Suicide de l'Occident, suicide de l'humanité ?
de Michel Rocard

critiqué par Colen8, le 1 septembre 2015
( - 82 ans)


La note:  étoiles
Le monde à la dérive, à moins que …
C’est l’alerte, une de plus, lancée à l’opinion. Tout a été dit, écrit et proclamé depuis le rapport du Club de Rome de 1972. Rien ne s’est fait, ou si peu. Sans vouloir jouer les Cassandre, portant un regard lucide sur notre temps depuis la naissance des civilisations puis l’avènement de la révolution industrielle, cet ancien premier ministre déroule l’ensemble des menaces sur la planète, donc sur l’humanité. Un facteur retient son attention plus que les autres, conduisant à un naufrage du système dans l’océan monstrueux de liquidités monétaires incontrôlables : la faillite absolue de la science économique construite depuis deux siècles sur des outils mathématiques rigoureux, à partir malheureusement d’axiomes archi-faux. A cela s’ajoute la cupidité des banquiers encouragée par les ultra-riches qui ont détourné l’argent de sa fonction première, servir l’économie. La masse monétaire qui atteint trois fois le PIB mondial, concourt à 2% seulement à l’investissement productif, autrement dit à la croissance. Elle alimente donc à 98% la spéculation qui ne tourne plus que sur et pour elle-même. Le jugement est sans appel : l’économie s’est déconsidérée pour avoir laissé croire aux bienfaits du marché sans règles et sans limites, la banque s’est déshonorée en basculant parfois dans la pure criminalité.
Le temps presse, les institutions publiques, Nations Unies, Union Européenne comme gouvernements ayant révélé leur impuissance relative. L’espoir est mince d’en sortir par le haut sauf à faire converger des initiatives dispersées déjà dotées de structures supranationales suffisantes pour entrer en résistance. Enrayer les menaces, cela se fera par la mobilisation des opinions, par des initiatives collectives autant qu’individuelles : des réseaux sociaux, certaines ONG, des syndicats, des autorités religieuses, des économies solidaires, des crédits participatifs, des entreprises multinationales elles-mêmes, des découvertes y compris technologies ainsi que par celles de chacun dans sa sphère. Recadrer la science économique s’avère nécessaire, avec l’aide des sciences dites humaines, la sociologie, la psychologie. Redonner leur place à la pensée, à la philosophie et son sens à l’existence ne coûte rien. Reconnaître qu’il y a d’autres valeurs en dehors de l’argent pour s’épanouir, la création, le partage, le respect. L’Europe forte de sa monnaie, de ses expériences, de ses traditions, de sa culture et de l’ensemble de ses atouts, mais vulnérable comme le reste du monde devant ces crises successives et ces menaces, pourrait se donner un rôle exemplaire à la tête d’un changement de comportement nécessaire à la survie de la planète.

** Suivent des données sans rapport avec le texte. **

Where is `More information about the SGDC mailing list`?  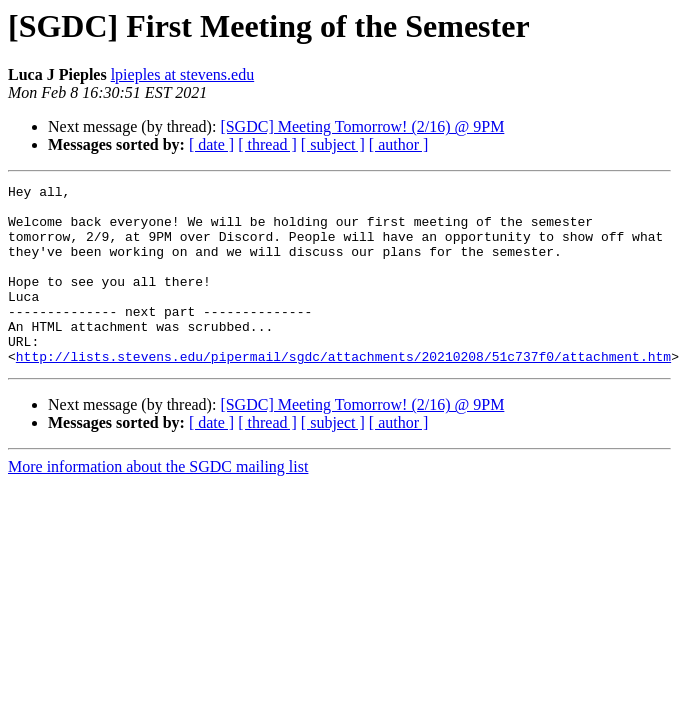 More information about the SGDC mailing list is located at coordinates (158, 502).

Il serait dommage de passer à côté de ces réflexions documentées, argumentées, qui s’achèvent sur l’énoncé de quelques propositions toutes simples : reconnaître l’interdépendance, qui nous oblige à la responsabilité mutuelle, les biens publics (la santé, la sécurité, l’éducation, la culture, l’accès à l’information) qui sont une propriété collective, le marché qui a besoin de limites, le droit et le contrat comme fondement de la société civile et des relations entre entités collectives, la solidarité à ne pas confondre avec la charité ni l’assistance, la laïcité sans laquelle il ne peut y avoir de liberté.